Amien mengklaim Prabowo adalah sosok pemimpin yang tak membeda-bedakan SARA dan mau melindungi negara. Ketua Dewan Kehormatan Partai Amanat Nasional (PAN) itu kemudian menyindir pemimpin yang disebutnya hanya plonga-plongo.

“Pemimpin sejati itu harus bisa marah. Kalau pemimpin cuma plonga-plongo, cuma ndak nduk, cuma [bilang] ‘aku 4,5 tahun dionek-onekke, aku sabar, ning saiki lawan',” sindirnya, saat berorasi di depan massa pendukung Prabowo di Stadion Sriwedari, Rabu.

Ucapannya itu mengambil konteks nada kemarahan Prabowo saat berorasi di Stadion Kridosono, Jogja, Senin (8/4/2019) lalu. Menurut Amien, orasi sampai menyebut kata "bajingan" itu dilontarkan karena Prabowo ingin melindungi bangsa dan negara. “Coba dicek lagi rekaman Youtubenya,” ucap Amien.

Amien lantas mengajak simpatisan dan pendukung yang hadir untuk terus berdoa. “Emak-emak milenial, balak-Ibu semua, kita tinggal beberapa hari lagi. Salat, mohon kepada Allah. Mudah-mudahan kita diberi presiden baru. Yang lebih cinta pada bangsanya, lebih cinta pada rakyatnya.

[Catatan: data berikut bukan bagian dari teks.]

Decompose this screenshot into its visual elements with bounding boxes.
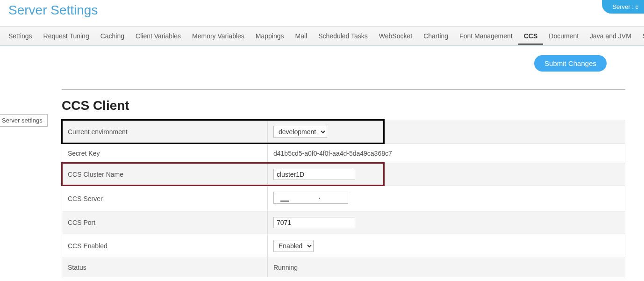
section-heading: CCS Client: [62, 98, 625, 113]
ccs-cluster-name-input[interactable]: [273, 169, 355, 180]
row-status: Status Running: [62, 258, 625, 277]
tab-caching[interactable]: Caching: [95, 27, 130, 45]
cell-current-environment-pad: [385, 120, 625, 144]
tab-request-tuning[interactable]: Request Tuning: [38, 27, 95, 45]
submit-changes-button[interactable]: Submit Changes: [534, 55, 607, 72]
ccs-form-table: Current environment development Secret K…: [62, 120, 625, 277]
cell-ccs-port-value: [268, 211, 625, 234]
tab-scheduled-tasks[interactable]: Scheduled Tasks: [313, 27, 373, 45]
ccs-enabled-select[interactable]: Enabled: [273, 240, 314, 252]
dot-mark: .: [319, 194, 320, 200]
row-current-environment: Current environment development: [62, 120, 625, 144]
page-title: Server Settings: [8, 3, 98, 18]
value-secret-key: d41b5cd5-a0f0-4f0f-aa4d-5da49ca368c7: [268, 144, 625, 163]
submit-row: Submit Changes: [0, 46, 644, 72]
label-current-environment: Current environment: [62, 120, 268, 144]
cell-ccs-enabled-value: Enabled: [268, 234, 625, 258]
cell-ccs-cluster-name-value: [268, 163, 385, 186]
label-ccs-cluster-name: CCS Cluster Name: [62, 163, 268, 186]
tab-memory-variables[interactable]: Memory Variables: [186, 27, 250, 45]
row-ccs-cluster-name: CCS Cluster Name: [62, 163, 625, 186]
label-ccs-enabled: CCS Enabled: [62, 234, 268, 258]
row-secret-key: Secret Key d41b5cd5-a0f0-4f0f-aa4d-5da49…: [62, 144, 625, 163]
tab-ccs[interactable]: CCS: [518, 27, 544, 45]
row-ccs-enabled: CCS Enabled Enabled: [62, 234, 625, 258]
server-chip[interactable]: Server : c: [602, 0, 644, 14]
tab-java-and-jvm[interactable]: Java and JVM: [584, 27, 637, 45]
header: Server Settings Server : c: [0, 0, 644, 26]
tab-settings-summary[interactable]: Settings Summary: [637, 27, 644, 45]
label-secret-key: Secret Key: [62, 144, 268, 163]
ccs-port-input[interactable]: [273, 217, 355, 228]
tab-settings[interactable]: Settings: [3, 27, 38, 45]
side-label-server-settings[interactable]: Server settings: [0, 114, 48, 127]
label-status: Status: [62, 258, 268, 277]
cell-ccs-cluster-name-pad: [385, 163, 625, 186]
label-ccs-server: CCS Server: [62, 186, 268, 211]
ccs-server-input[interactable]: .: [273, 192, 348, 204]
partial-text-mark: [280, 201, 289, 202]
ccs-client-section: CCS Client Current environment developme…: [62, 89, 625, 277]
tab-mail[interactable]: Mail: [290, 27, 313, 45]
tab-font-management[interactable]: Font Management: [454, 27, 518, 45]
tab-charting[interactable]: Charting: [418, 27, 454, 45]
tab-client-variables[interactable]: Client Variables: [130, 27, 186, 45]
cell-current-environment-value: development: [268, 120, 385, 144]
label-ccs-port: CCS Port: [62, 211, 268, 234]
tab-websocket[interactable]: WebSocket: [373, 27, 418, 45]
tab-mappings[interactable]: Mappings: [250, 27, 290, 45]
tab-document[interactable]: Document: [543, 27, 584, 45]
tab-strip: SettingsRequest TuningCachingClient Vari…: [0, 26, 644, 46]
value-status: Running: [268, 258, 625, 277]
current-environment-select[interactable]: development: [273, 126, 327, 138]
row-ccs-port: CCS Port: [62, 211, 625, 234]
row-ccs-server: CCS Server .: [62, 186, 625, 211]
cell-ccs-server-value: .: [268, 186, 625, 211]
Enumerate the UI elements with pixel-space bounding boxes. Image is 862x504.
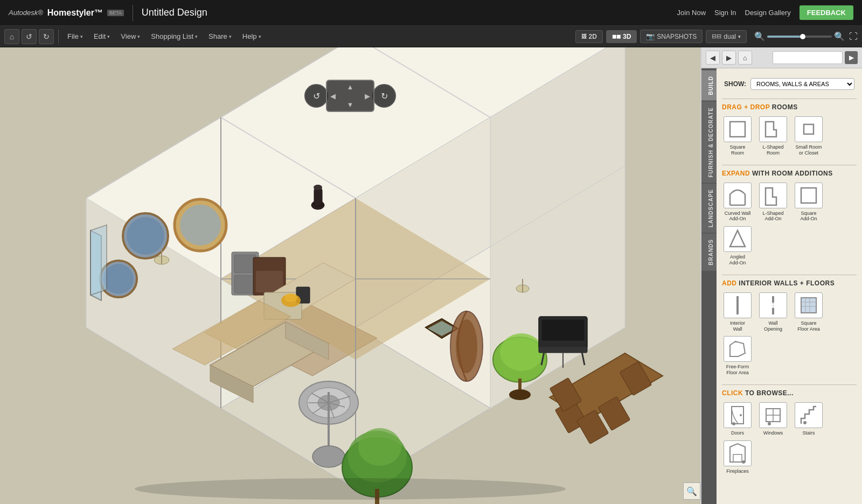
panel-search-button[interactable]: ▶	[845, 51, 858, 64]
square-addon-label: SquareAdd-On	[800, 211, 817, 222]
view-menu[interactable]: View ▾	[116, 30, 144, 43]
interior-walls-suffix: INTERIOR WALLS + FLOORS	[739, 279, 835, 287]
doors-icon	[724, 402, 752, 428]
angled-addon-item[interactable]: AngledAdd-On	[722, 226, 753, 266]
sign-in-link[interactable]: Sign In	[714, 9, 736, 17]
panel-back-button[interactable]: ◀	[706, 51, 720, 65]
drag-drop-highlight: DRAG + DROP	[722, 103, 772, 111]
share-menu[interactable]: Share ▾	[204, 30, 236, 43]
rotate-right-button[interactable]: ↻	[372, 84, 396, 108]
drag-drop-rooms-title: DRAG + DROP ROOMS	[722, 103, 857, 111]
help-menu[interactable]: Help ▾	[238, 30, 266, 43]
l-shaped-addon-label: L-ShapedAdd-On	[762, 211, 783, 222]
undo-button[interactable]: ↺	[22, 29, 37, 44]
magnifier-mini-map[interactable]: 🔍	[683, 482, 700, 500]
windows-svg	[763, 403, 783, 427]
share-arrow-icon: ▾	[229, 34, 232, 39]
camera-icon: 📷	[646, 32, 655, 40]
file-menu[interactable]: File ▾	[63, 30, 87, 43]
expand-icon[interactable]: ⛶	[849, 32, 858, 41]
small-room-icon	[795, 116, 823, 142]
nav-center-control[interactable]: ▲ ▼ ◀ ▶	[326, 80, 374, 112]
svg-point-21	[103, 264, 134, 294]
wall-opening-item[interactable]: WallOpening	[757, 292, 789, 332]
fireplaces-label: Fireplaces	[726, 468, 749, 474]
dual-button[interactable]: ⊟⊟ dual ▾	[706, 30, 747, 43]
view-3d-icon: ◼◼	[612, 33, 621, 39]
redo-button[interactable]: ↻	[39, 29, 54, 44]
l-shaped-addon-item[interactable]: L-ShapedAdd-On	[757, 183, 789, 222]
freeform-floor-label: Free-FormFloor Area	[726, 364, 749, 376]
panel-content: SHOW: ROOMS, WALLS & AREAS DRAG + DROP R…	[717, 68, 862, 504]
show-label: SHOW:	[724, 80, 746, 88]
add-highlight: ADD	[722, 279, 739, 287]
curved-wall-label: Curved WallAdd-On	[725, 211, 751, 222]
expand-highlight: EXPAND	[722, 170, 752, 177]
view-3d-button[interactable]: ◼◼ 3D	[606, 30, 637, 43]
panel-home-icon: ⌂	[743, 54, 747, 62]
fireplaces-item[interactable]: Fireplaces	[722, 440, 753, 474]
dual-arrow-icon: ▾	[738, 34, 741, 39]
panel-home-button[interactable]: ⌂	[738, 51, 752, 65]
curved-wall-item[interactable]: Curved WallAdd-On	[722, 183, 753, 222]
additions-grid: Curved WallAdd-On L-ShapedAdd-On	[722, 183, 857, 266]
zoom-slider[interactable]	[767, 36, 832, 38]
l-addon-svg	[763, 184, 783, 207]
square-floor-label: SquareFloor Area	[797, 320, 820, 332]
wall-opening-svg	[763, 293, 783, 317]
view-label: View	[121, 32, 136, 40]
top-bar: Autodesk® Homestyler™ BETA Untitled Desi…	[0, 0, 862, 26]
join-now-link[interactable]: Join Now	[677, 9, 706, 17]
square-room-item[interactable]: SquareRoom	[722, 116, 753, 156]
curved-wall-icon	[724, 183, 752, 208]
design-title: Untitled Design	[142, 7, 207, 18]
zoom-in-icon[interactable]: 🔍	[834, 31, 845, 41]
square-floor-item[interactable]: SquareFloor Area	[793, 292, 824, 332]
svg-point-33	[284, 293, 297, 302]
show-select[interactable]: ROOMS, WALLS & AREAS	[750, 78, 854, 90]
pan-down-button[interactable]: ▼	[347, 101, 354, 109]
windows-item[interactable]: Windows	[757, 402, 789, 436]
zoom-slider-fill	[767, 36, 803, 38]
small-room-item[interactable]: Small Roomor Closet	[793, 116, 824, 156]
stairs-item[interactable]: Stairs	[793, 402, 824, 436]
shopping-list-menu[interactable]: Shopping List ▾	[147, 30, 202, 43]
freeform-floor-item[interactable]: Free-FormFloor Area	[722, 336, 753, 376]
doors-label: Doors	[731, 430, 744, 436]
view-toggles: 🖼 2D ◼◼ 3D 📷 SNAPSHOTS ⊟⊟ dual ▾ 🔍 🔍 ⛶	[575, 30, 858, 43]
panel-forward-button[interactable]: ▶	[722, 51, 736, 65]
svg-rect-79	[804, 124, 814, 134]
view-2d-button[interactable]: 🖼 2D	[575, 30, 603, 43]
small-room-svg	[798, 119, 819, 139]
tab-furnish-decorate[interactable]: FURNISH & DECORATE	[701, 102, 717, 183]
rotate-left-button[interactable]: ↺	[304, 84, 328, 108]
viewport-3d[interactable]: ↺ ▲ ▼ ◀ ▶ ↻	[0, 47, 700, 504]
pan-right-button[interactable]: ▶	[365, 92, 370, 100]
square-floor-icon	[795, 292, 823, 318]
svg-point-105	[742, 460, 745, 464]
windows-label: Windows	[763, 430, 783, 436]
title-divider	[133, 5, 133, 21]
doors-svg	[727, 403, 748, 427]
back-icon: ◀	[710, 54, 715, 62]
square-addon-item[interactable]: SquareAdd-On	[793, 183, 824, 222]
interior-wall-item[interactable]: InteriorWall	[722, 292, 753, 332]
feedback-button[interactable]: FEEDBACK	[800, 5, 853, 20]
design-gallery-link[interactable]: Design Gallery	[745, 9, 791, 17]
tab-landscape[interactable]: LANDSCAPE	[701, 184, 717, 233]
snapshots-button[interactable]: 📷 SNAPSHOTS	[640, 30, 703, 43]
zoom-out-icon[interactable]: 🔍	[754, 31, 765, 41]
l-shaped-room-item[interactable]: L-ShapedRoom	[757, 116, 789, 156]
home-button[interactable]: ⌂	[4, 29, 19, 44]
pan-left-button[interactable]: ◀	[330, 92, 336, 100]
stairs-icon	[795, 402, 823, 428]
tab-build[interactable]: BUILD	[701, 71, 717, 101]
panel-search-input[interactable]	[773, 51, 843, 64]
tab-brands[interactable]: BRANDS	[701, 234, 717, 271]
l-shaped-room-icon	[759, 116, 787, 142]
pan-up-button[interactable]: ▲	[347, 83, 354, 91]
svg-rect-82	[801, 188, 816, 203]
doors-item[interactable]: Doors	[722, 402, 753, 436]
edit-menu[interactable]: Edit ▾	[89, 30, 114, 43]
edit-label: Edit	[94, 32, 106, 40]
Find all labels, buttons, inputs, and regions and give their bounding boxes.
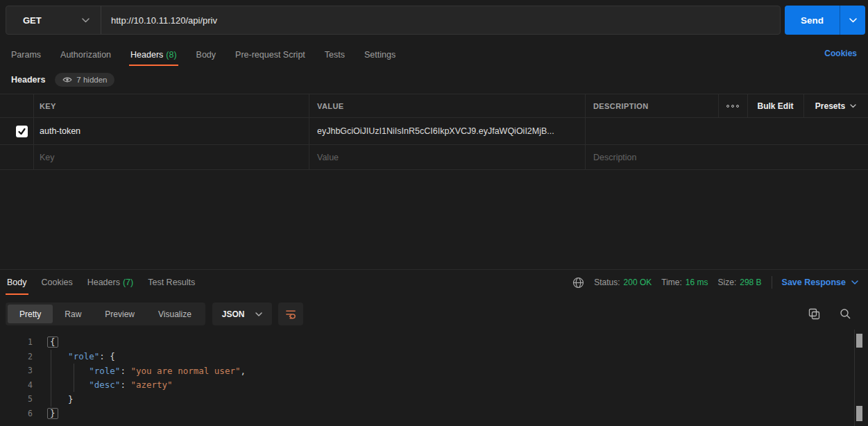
response-view-toolbar: Pretty Raw Preview Visualize JSON [6, 303, 303, 325]
response-action-icons [808, 303, 851, 325]
ellipsis-icon [726, 105, 739, 108]
chevron-down-icon [849, 18, 857, 23]
response-headers-count-badge: (7) [123, 278, 133, 287]
line-number: 5 [0, 394, 33, 404]
headers-table-head: KEY VALUE DESCRIPTION Bulk Edit Presets [0, 94, 868, 118]
bulk-edit-button[interactable]: Bulk Edit [747, 94, 803, 117]
copy-button[interactable] [808, 308, 820, 320]
header-row-auth-token: auth-token eyJhbGciOiJIUzI1NiIsInR5cCI6I… [0, 118, 868, 145]
request-url-bar: GET [6, 6, 781, 35]
line-number: 3 [0, 366, 33, 375]
column-description: DESCRIPTION [593, 94, 649, 117]
headers-section-header: Headers 7 hidden [11, 71, 114, 88]
format-selected-label: JSON [222, 309, 245, 319]
column-value: VALUE [317, 94, 343, 117]
code-line: 1{ [0, 335, 854, 350]
save-response-label: Save Response [782, 278, 846, 287]
row-checkbox[interactable] [16, 126, 28, 137]
chevron-down-icon [851, 280, 858, 284]
tab-response-body[interactable]: Body [7, 270, 27, 295]
bulk-edit-label: Bulk Edit [757, 101, 793, 111]
tab-label: Test Results [148, 278, 195, 287]
presets-dropdown[interactable]: Presets [803, 94, 868, 117]
code-line: 4 "desc": "azerty" [0, 378, 854, 393]
indent-guide [51, 350, 51, 407]
new-description-input[interactable]: Description [593, 145, 637, 169]
tab-label: Body [196, 50, 216, 60]
time-indicator: Time: 16 ms [661, 278, 708, 287]
more-options-button[interactable] [718, 94, 747, 117]
line-number: 2 [0, 352, 33, 361]
view-mode-preview[interactable]: Preview [93, 305, 146, 323]
line-number: 6 [0, 409, 33, 418]
method-selector[interactable]: GET [6, 6, 101, 34]
hidden-headers-toggle[interactable]: 7 hidden [55, 73, 114, 87]
status-indicator: Status: 200 OK [594, 278, 652, 287]
header-description-cell[interactable] [593, 118, 857, 144]
save-response-button[interactable]: Save Response [782, 278, 858, 287]
tab-body[interactable]: Body [196, 43, 216, 66]
rest-client-window: GET Send Params Authorization Headers (8… [0, 0, 868, 426]
header-key-cell[interactable]: auth-token [40, 118, 306, 144]
tab-label: Headers [87, 278, 120, 287]
new-value-input[interactable]: Value [317, 145, 339, 169]
new-key-input[interactable]: Key [40, 145, 55, 169]
tab-response-cookies[interactable]: Cookies [42, 270, 73, 295]
size-label: Size: [718, 278, 737, 287]
eye-icon [62, 76, 72, 83]
copy-icon [808, 308, 820, 320]
chevron-down-icon [850, 104, 856, 108]
tab-test-results[interactable]: Test Results [148, 270, 195, 295]
check-icon [17, 127, 26, 136]
indent-guide [74, 364, 74, 392]
request-tabs: Params Authorization Headers (8) Body Pr… [0, 43, 868, 66]
line-number: 4 [0, 380, 33, 390]
time-value: 16 ms [686, 278, 708, 287]
search-icon [840, 308, 851, 320]
tab-params[interactable]: Params [11, 43, 41, 66]
send-options-button[interactable] [840, 6, 865, 35]
format-dropdown[interactable]: JSON [212, 303, 272, 325]
size-indicator: Size: 298 B [718, 278, 762, 287]
tab-tests[interactable]: Tests [325, 43, 345, 66]
scrollbar-thumb[interactable] [856, 334, 862, 348]
view-mode-visualize[interactable]: Visualize [146, 305, 203, 323]
tab-label: Body [7, 278, 27, 287]
code-line: 3 "role": "you are normal user", [0, 364, 854, 378]
tab-settings[interactable]: Settings [364, 43, 395, 66]
response-tabs: Body Cookies Headers (7) Test Results [7, 270, 195, 295]
send-button-group: Send [785, 6, 865, 35]
chevron-down-icon [82, 18, 90, 23]
send-button[interactable]: Send [785, 6, 840, 35]
url-input[interactable] [101, 6, 780, 34]
tab-label: Params [11, 50, 41, 60]
view-mode-raw[interactable]: Raw [53, 305, 93, 323]
wrap-text-icon [284, 308, 297, 320]
cookies-link[interactable]: Cookies [824, 49, 857, 58]
wrap-text-button[interactable] [278, 303, 303, 325]
time-label: Time: [661, 278, 682, 287]
scrollbar-thumb[interactable] [856, 406, 862, 421]
tab-label: Settings [364, 50, 395, 60]
size-value: 298 B [740, 278, 761, 287]
tab-label: Cookies [42, 278, 73, 287]
tab-response-headers[interactable]: Headers (7) [87, 270, 134, 295]
view-mode-pretty[interactable]: Pretty [8, 305, 53, 323]
tab-label: Tests [325, 50, 345, 60]
hidden-count-label: 7 hidden [76, 76, 107, 84]
network-info-icon[interactable] [572, 277, 584, 289]
new-header-row: Key Value Description [0, 145, 868, 170]
header-value-cell[interactable]: eyJhbGciOiJIUzI1NiIsInR5cCI6IkpXVCJ9.eyJ… [317, 118, 585, 144]
column-key: KEY [40, 94, 56, 117]
tab-authorization[interactable]: Authorization [60, 43, 111, 66]
code-line: 5 } [0, 392, 854, 407]
tab-headers[interactable]: Headers (8) [130, 43, 177, 66]
status-value: 200 OK [624, 278, 652, 287]
search-button[interactable] [840, 308, 851, 320]
tab-pre-request-script[interactable]: Pre-request Script [235, 43, 305, 66]
status-label: Status: [594, 278, 620, 287]
response-meta-bar: Status: 200 OK Time: 16 ms Size: 298 B S… [572, 270, 858, 295]
line-number: 1 [0, 337, 33, 347]
tab-label: Pre-request Script [235, 50, 305, 60]
divider [772, 276, 772, 289]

Yang tidak pernah menjual ke pihak asing dan aseng,” tukasnya.

Sebelumnya, Prabowo Subianto kembali melontarkan kata-kata menggelitik saat menyampaikan pidato politiknya di acara kampanye yang digelar di Stadion Kridosono, Jogja, Senin lalu. Prabowo kembali menyebut "Ibu Pertiwi diperkosa", bahkan sempat melontarkan kata "bajingan".

Namun sebelum itu, dia sempat meminta izin apakah boleh berbicara keras dalam orasinya. Awalnya, Prabowo menyampaikan bahwa kondisi Indonesia sedang sakit. Dia menyebut banyak terjadi ketidakadilan.

"Ini bukan republik yang diperjuangkan oleh Bung Karno, Bung Harta, oleh Ahmad Dahlan, oleh Hashim Asyari, bukan ini!" kata Prabowo, Senin (8/4/2019), dilansir Detik.com. "Ini adalah saya tidak tahu bagaimana terjadi, segelintir orang menguasai kekayaan ratusan juta bangsa Indonesia," lanjutnya.

"Negara kita sedang sakit, Ibu Pertiwi sedang diperkosa, hak rakyat sedang diinjak-injak. Segelintir orang, elite di Jakarta seenaknya saja merusak negara ini, mereka adalah... Ini boleh enggak bicara agak keras di sini Pak?" kata Prabowo sambil menengok ke kursi di belakang keberadaan Prabowo berdiri untuk berorasi di atas panggung.

Deretan kursi itu diduduki para petinggi parpol koalisi, BPN, pendukung dan relawan. Prabowo juga sempat bertanya ke massa pendukungnya yang memadati stadion. "Tinggal... tinggal 10 hari lagi deh, mereka adalah 'bajingan-bajingan'," ucap Prabowo yang disambut riuh dan tepuk tangan massa.